= Humphreys (Unigate) =

Fictional characters in UK TV milk advertisements

The British milk company Unigate produced a series of TV advertisements in the 1970s featuring characters called the Humphreys. The Humphreys were milk thieves whose only visible presence was a red-and-white striped straw with which to suck up the milk. TV personalities of the time, including Barbara Windsor, Arthur Mullard, Rod Hull, Sid James and Spike Milligan, featured in the adverts; but the campaign is best known for the slogan: "Watch out, watch out—there's a Humphrey about!" written and sung by Mike Batt.

A merchandising campaign accompanied the adverts; and the Humphrey-themed mugs, milk bottles, and straws are now collector's items. The campaign was devised by John Webster of the Boase Massimi Pollitt advertising agency.
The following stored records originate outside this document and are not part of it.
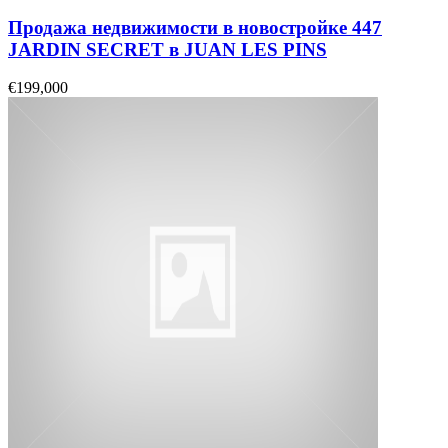
Продажа недвижимости в новостройке 447
JARDIN SECRET в JUAN LES PINS
€199,000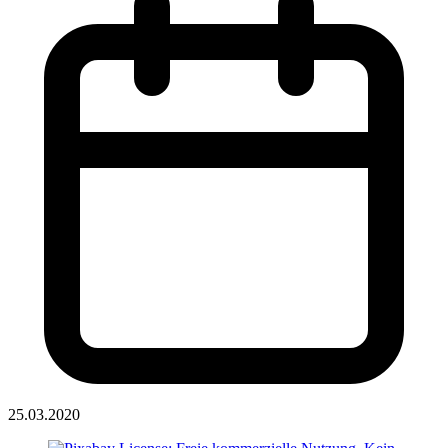
25.03.2020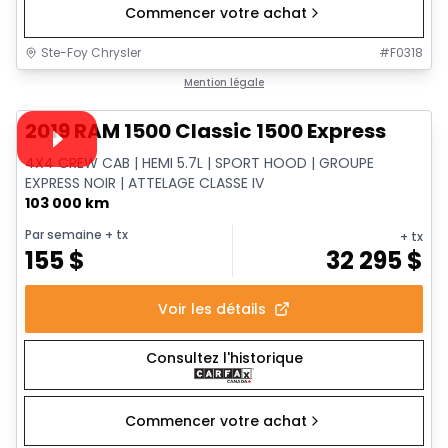
Commencer votre achat
Ste-Foy Chrysler
#
F0318
1/14
Très bonne offre
Mention légale
Vidéo disponible
2019 RAM 1500 Classic 1500 Express
4X4 CREW CAB | HEMI 5.7L | SPORT HOOD | GROUPE
EXPRESS NOIR | ATTELAGE CLASSE IV
103 000 km
Par semaine
+ tx
+ tx
155
$
32 295
$
Voir les détails
Consultez l'historique
Commencer votre achat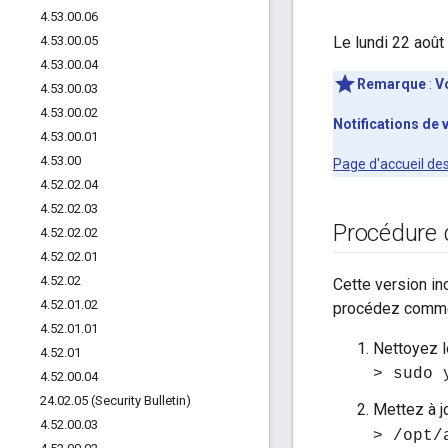
4
.
53
.
00
.
06
4
.
53
.
00
.
05
Le lundi 22 août
4
.
53
.
00
.
04
Remarque
:
V
4
.
53
.
00
.
03
4
.
53
.
00
.
02
Notifications de 
4
.
53
.
00
.
01
4
.
53
.
00
Page d'accueil de
4
.
52
.
02
.
04
4
.
52
.
02
.
03
Procédure 
4
.
52
.
02
.
02
4
.
52
.
02
.
01
4
.
52
.
02
Cette version inc
4
.
52
.
01
.
02
procédez comme 
4
.
52
.
01
.
01
Nettoyez l
4
.
52
.
01
> sudo 
4
.
52
.
00
.
04
24
.
02
.
05 (Security Bulletin)
Mettez à j
4
.
52
.
00
.
03
> /opt/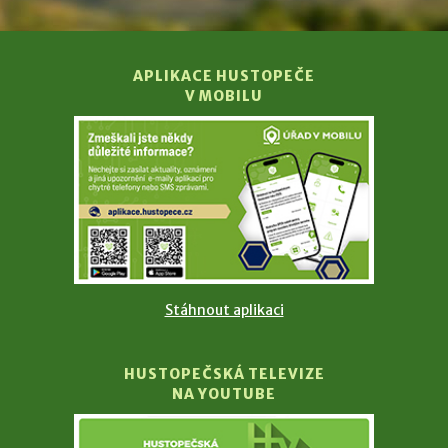
APLIKACE HUSTOPEČE
V MOBILU
Stáhnout aplikaci
HUSTOPEČSKÁ TELEVIZE
NA YOUTUBE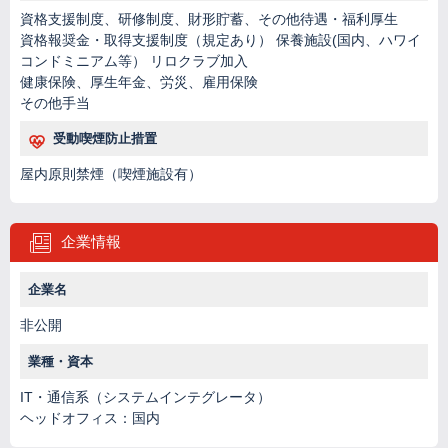
資格支援制度、研修制度、財形貯蓄、その他待遇・福利厚生
資格報奨金・取得支援制度（規定あり） 保養施設(国内、ハワイ
コンドミニアム等） リロクラブ加入
健康保険、厚生年金、労災、雇用保険
その他手当
受動喫煙防止措置
屋内原則禁煙（喫煙施設有）
企業情報
企業名
非公開
業種・資本
IT・通信系（システムインテグレータ）
ヘッドオフィス：国内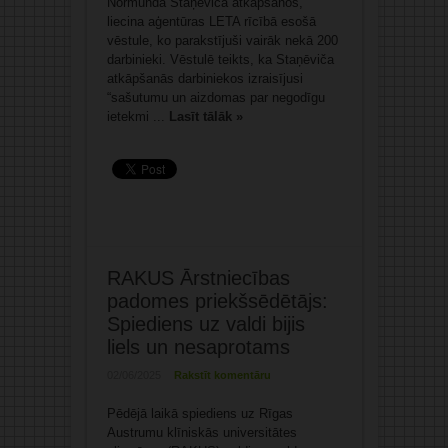
Normunda Staņēviča atkāpšanos,
liecina aģentūras LETA rīcībā esošā
vēstule, ko parakstījuši vairāk nekā 200
darbinieki. Vēstulē teikts, ka Staņēviča
atkāpšanās darbiniekos izraisījusi
“sašutumu un aizdomas par negodīgu
ietekmi ...
Lasīt tālāk »
RAKUS Ārstniecības
padomes priekšsēdētājs:
Spiediens uz valdi bijis
liels un nesaprotams
02/06/2025
Rakstīt komentāru
Pēdējā laikā spiediens uz Rīgas
Austrumu klīniskās universitātes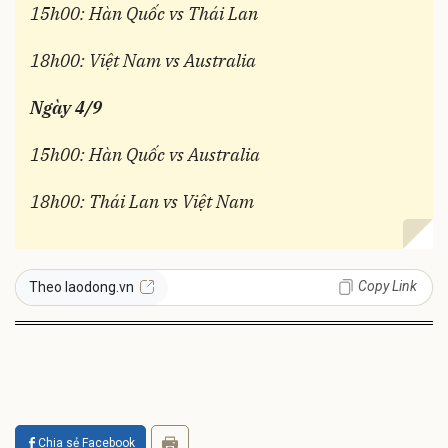
15h00: Hàn Quốc vs Thái Lan
18h00: Việt Nam vs Australia
Ngày 4/9
15h00: Hàn Quốc vs Australia
18h00: Thái Lan vs Việt Nam
Copy Link
Theo laodong.vn
Chia sẻ Facebook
==Celebrities featuring in the Humphrey ads==
- Muhammad Ali
- Benny Hill
- Rod Hull
- Sid James
- Henry McGee
- Spike Milligan
- Frank Muir
- Arthur Mullard
- Barbara Windsor

Several campaign stickers were produced, including:
- "Watch Out, Watch Out, There's a Humphrey About", featuring two red-and-white striped straws projecting from a pocket
- "Watch Out for the Humphrey Patrol", featuring a row of the tops of thirteen red and white striped straws
- "Drink it Quick, Humphreys are Slick", featuring a red-and-white striped straw projecting from a partially drunk glass of milk.
- "Get more milk, they're on the attack. Watch out 'cos the Humphreys are back" was a later incarnation.

Three different full sticker sheets can be seen online.